The violence has continued during the football matches in the national leagues, but has also involved other sports events.

Urging the government to adopt the harsher law, the sports authorities, including the National Olympic Committee, said Montenegro had “become hostage" to those who wrongly called themselves fans.

However, an expert in the field, a sports editor at local Vijesti TV, Aleksandar Radovic, argues that adopting a new law is not enough.

"To put an end to the violence that almost systematically marks football matches, it is not enough to propose new legislation. The authorities will have to do more," Radovic told BIRN.

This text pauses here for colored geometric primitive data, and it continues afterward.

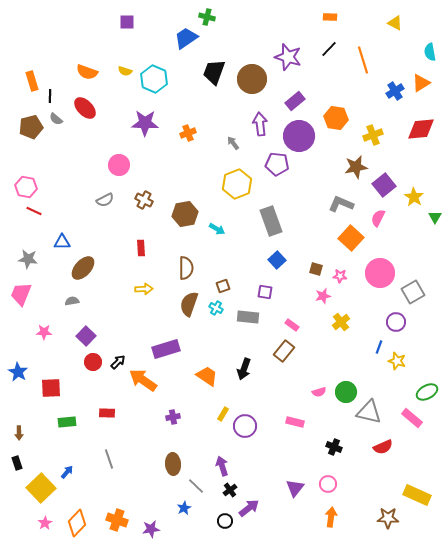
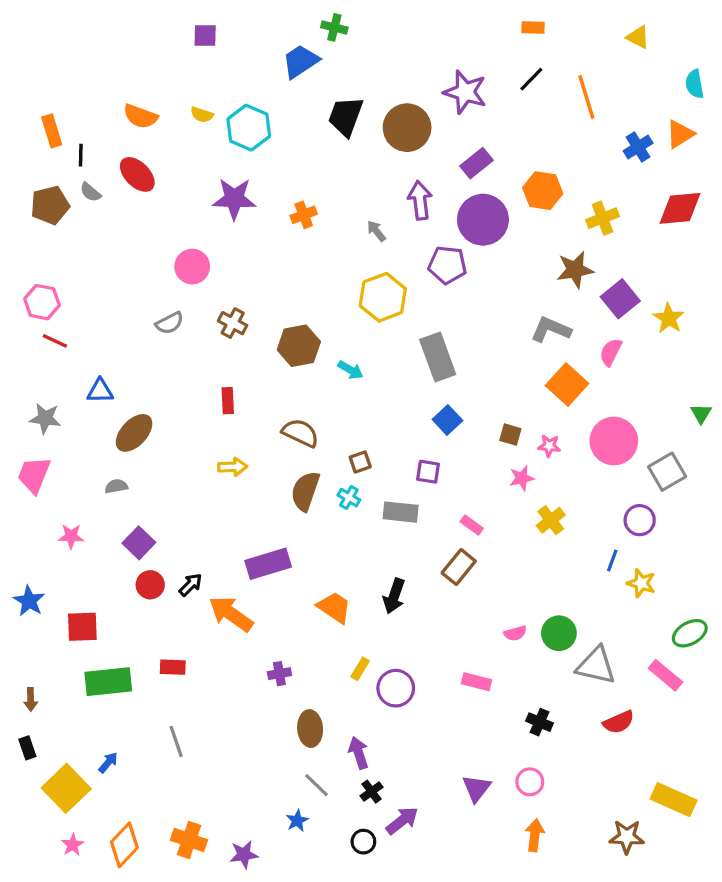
green triangle: (435, 217) -> (701, 414), moved
brown semicircle: (186, 268) -> (300, 433), turned -65
green rectangle: (67, 422) -> (108, 682), size x1.6
brown ellipse: (173, 464) -> (310, 729), moved

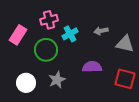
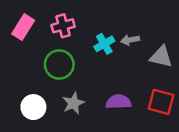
cyan cross: (70, 34) -> (104, 44), moved
pink rectangle: (18, 35) -> (23, 27), moved
purple semicircle: (92, 67) -> (119, 102), moved

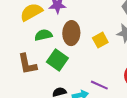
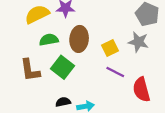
purple line: (99, 85) -> (115, 72), moved

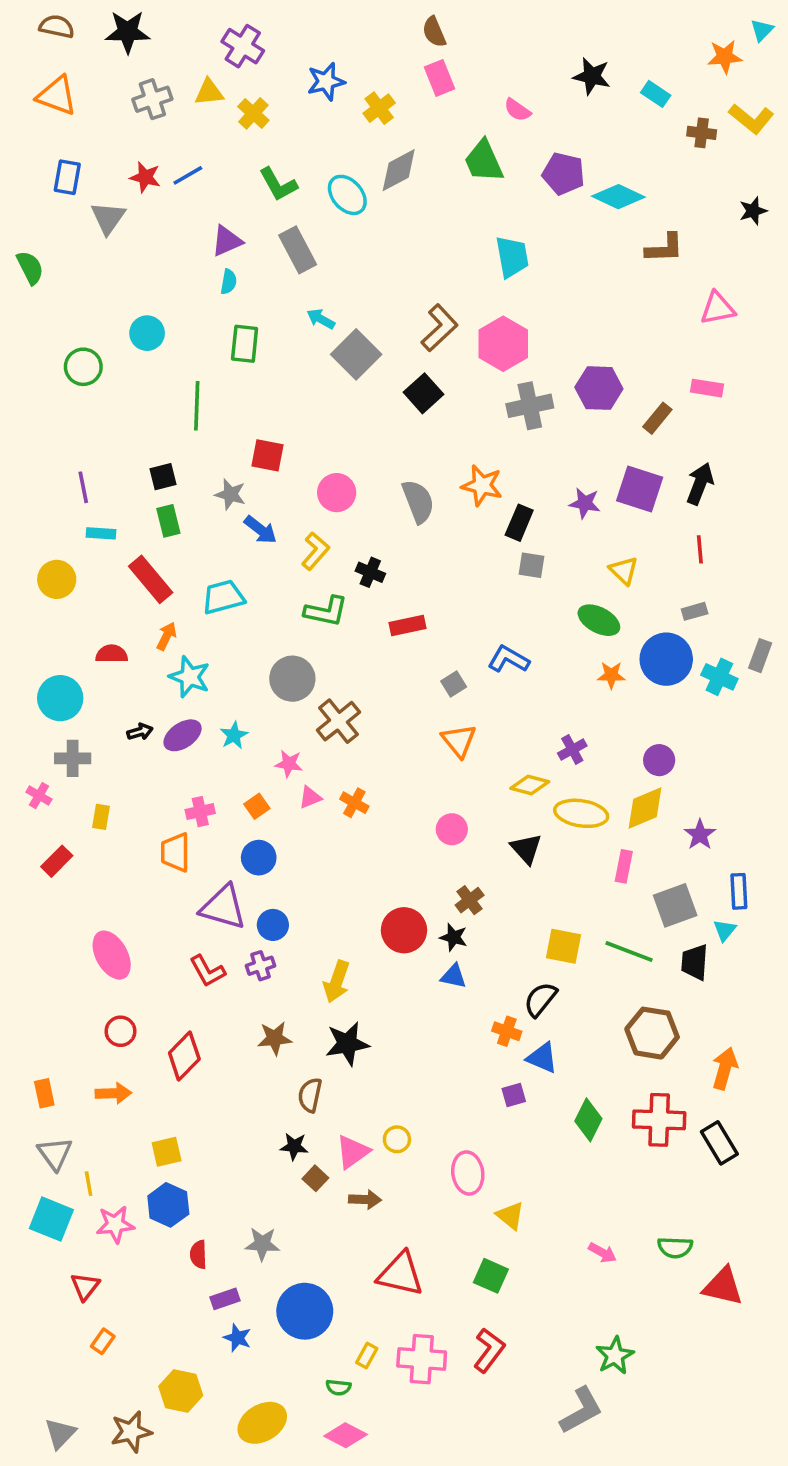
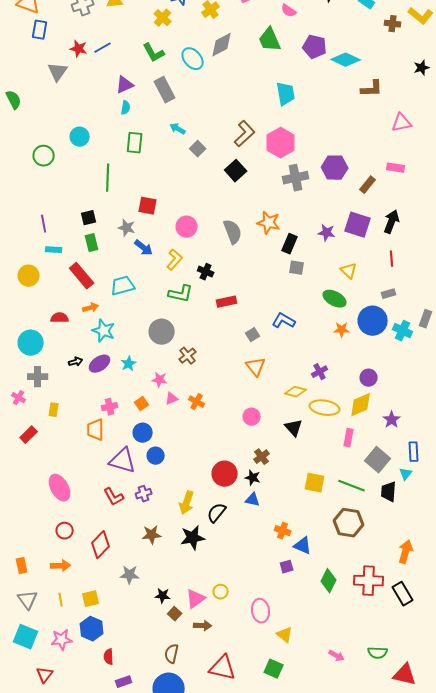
yellow cross: (253, 113) -> (163, 18), moved
blue rectangle: (67, 177) -> (40, 30), moved
gray square: (356, 354) -> (198, 149), size x0.6
orange arrow: (167, 636) -> (91, 308), turned 49
brown cross: (338, 721) -> (188, 356), size x0.7
gray square: (675, 905) -> (378, 460), turned -30
blue circle: (273, 925) -> (156, 456), moved
black semicircle: (540, 999) -> (217, 513), moved
brown hexagon: (652, 1033) -> (349, 523), moved
brown semicircle: (310, 1095) -> (172, 654), moved
yellow line: (89, 1184) -> (61, 600), moved
gray star: (262, 1244) -> (130, 575), moved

Radovic says the new law does not prescribe anything that is not already an obligation for Montenegrin clubs under UEFA rules, in the case of football, or similar international associations for other sports. The question is also whether the security measures will be implemented.

He says the organisers of sports events, clubs and fans association are familiar with the local and international rules deeming violence intolerable, such as torching in stadiums, throwing various objects on the ground, nationalistic and racist shouts, but it happens anyway.

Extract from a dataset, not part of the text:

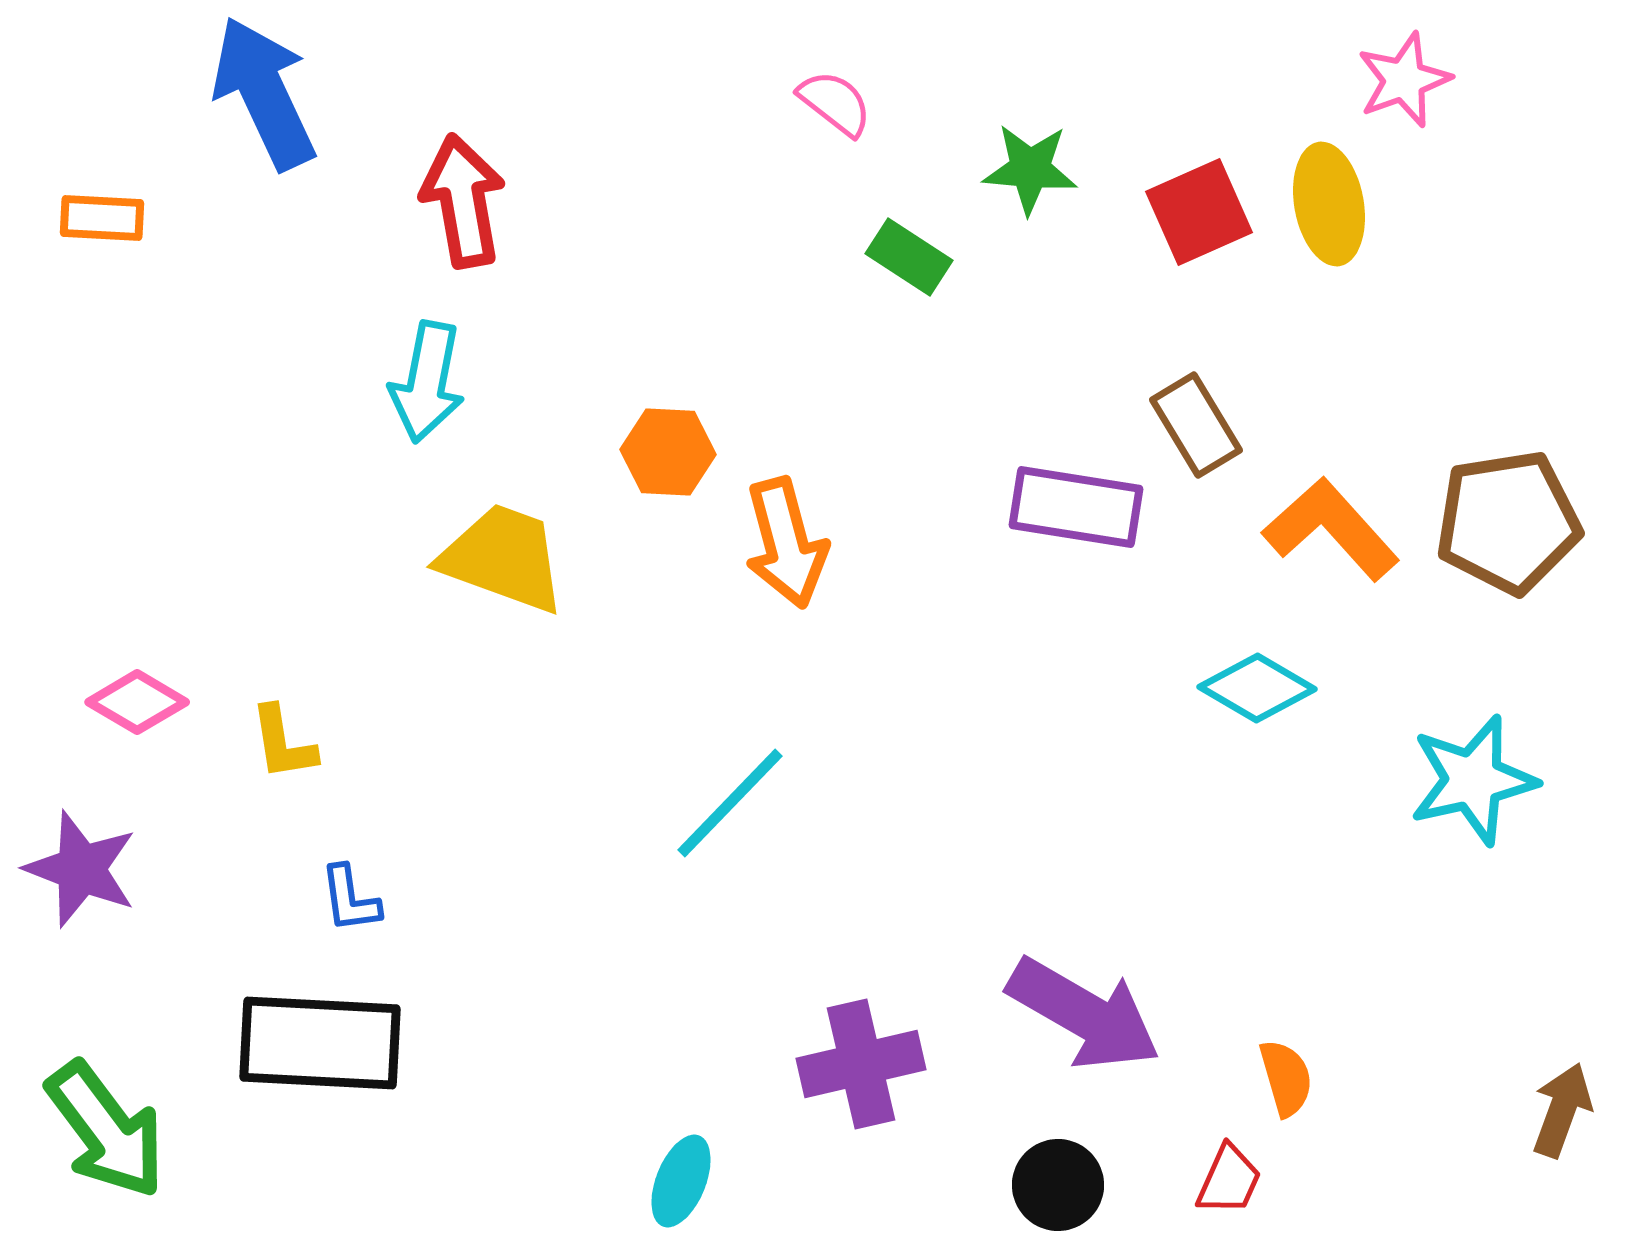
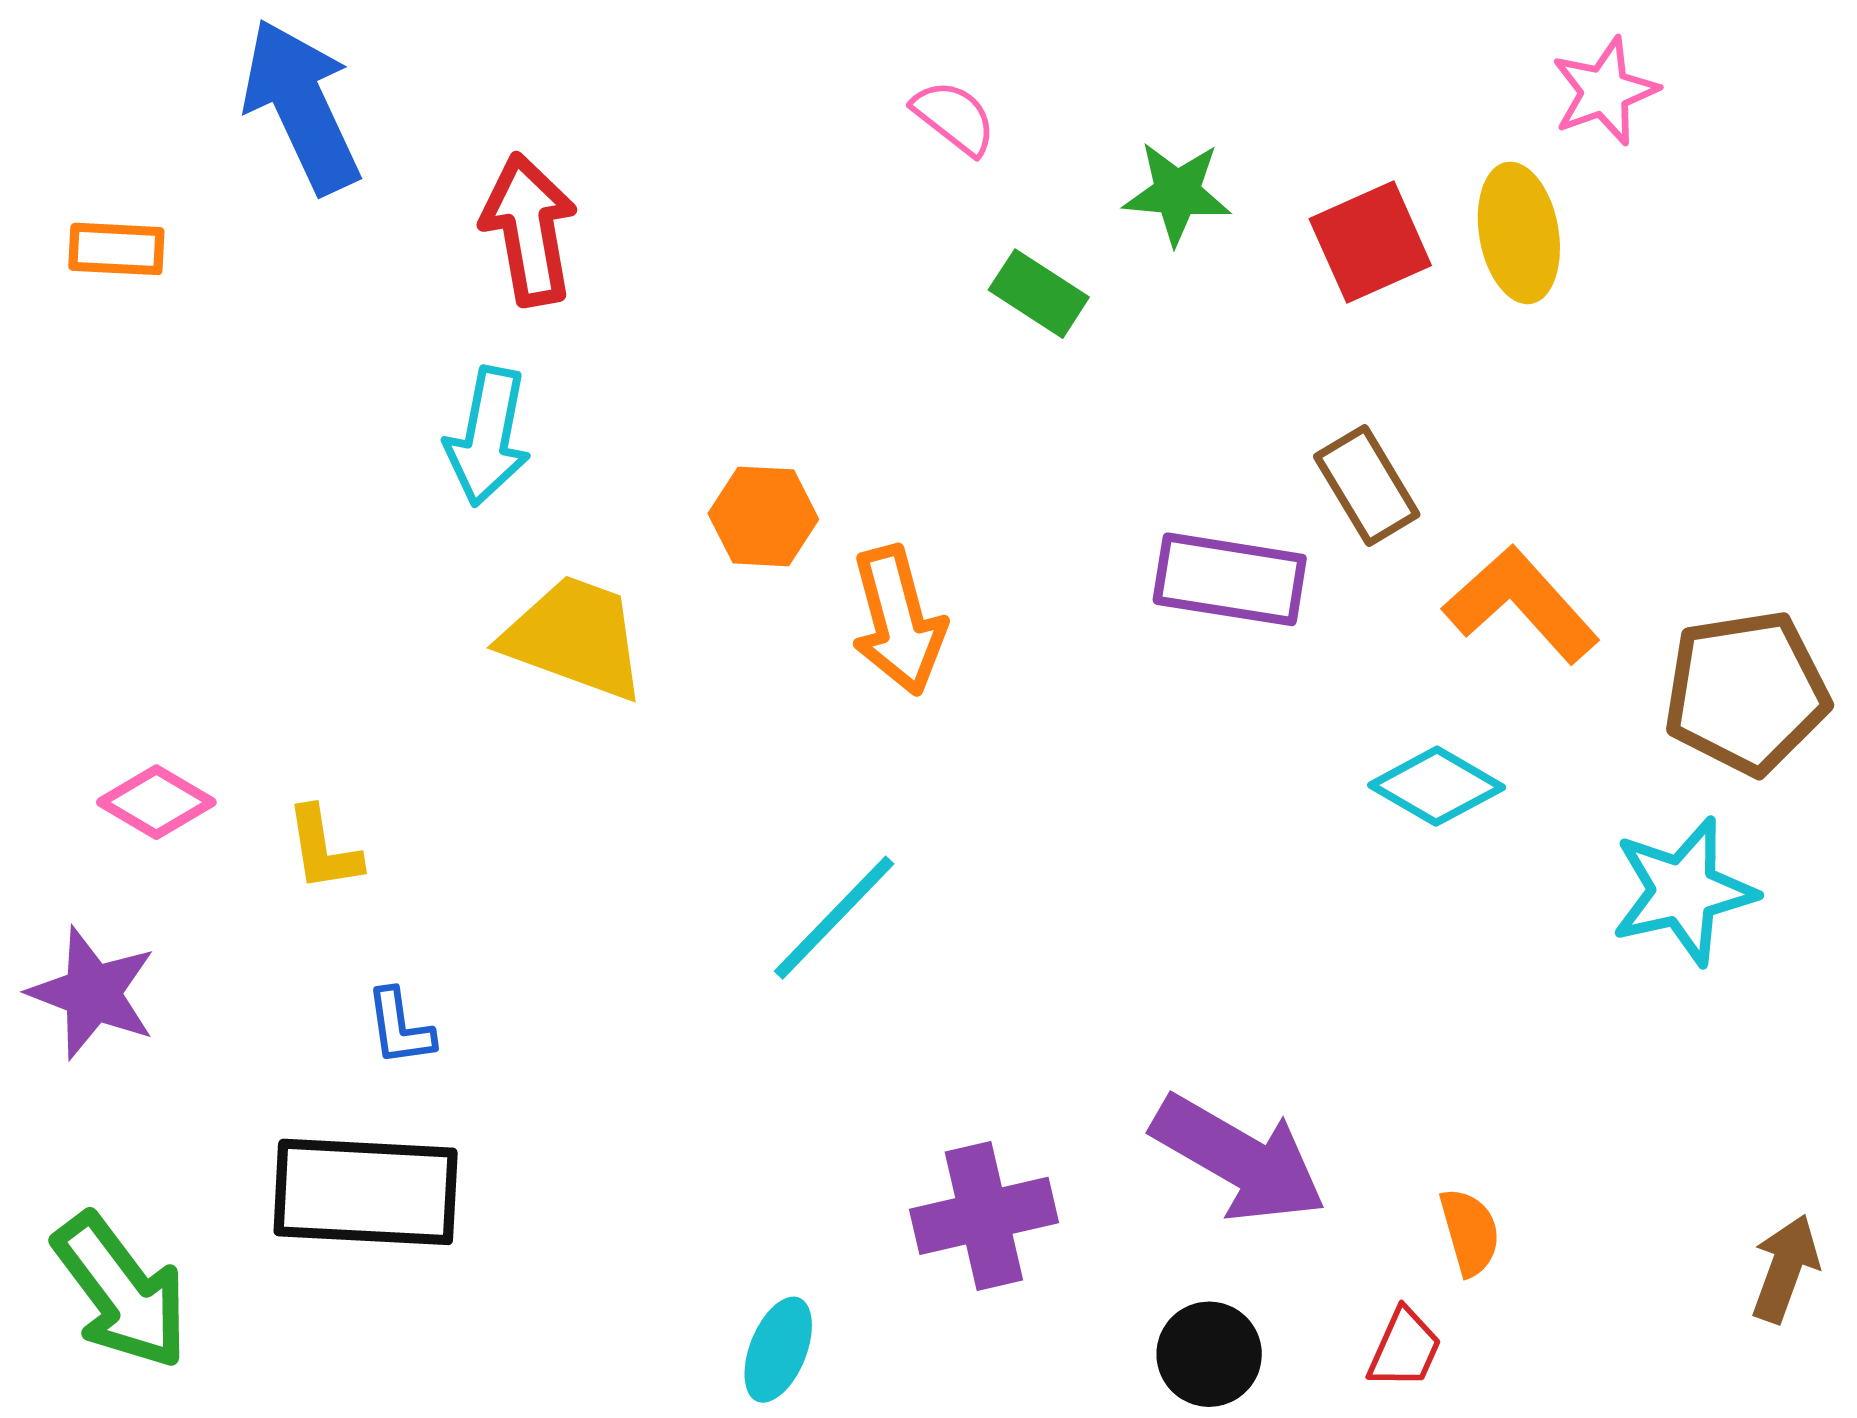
brown pentagon: (1508, 522) -> (1746, 692), moved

“The fact that the organiser must pay a fine is nothing compared with an injured player or visitor because the security has failed," he said.

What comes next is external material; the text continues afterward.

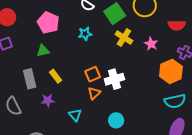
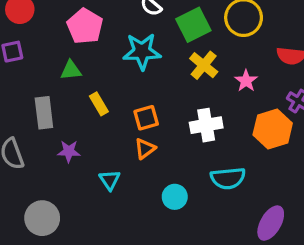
cyan star: (85, 34) -> (142, 51), size x1.6
yellow rectangle: (56, 76) -> (99, 104), moved
white cross: (114, 79) -> (206, 125), moved
cyan semicircle: (175, 101) -> (228, 178), moved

According to data from the local media, over the past few years, only 13 people have received court injunctions banning them from stadiums, despite police marking out a much larger total of 468 ringleaders of sporting violence.

Radovic says Montenegro is not like England, with tens of thousands of fans. There are only several fan associations in the country.

“Out of let's say a thousand fans, the same 20 cause constant problems. That has to end," he said.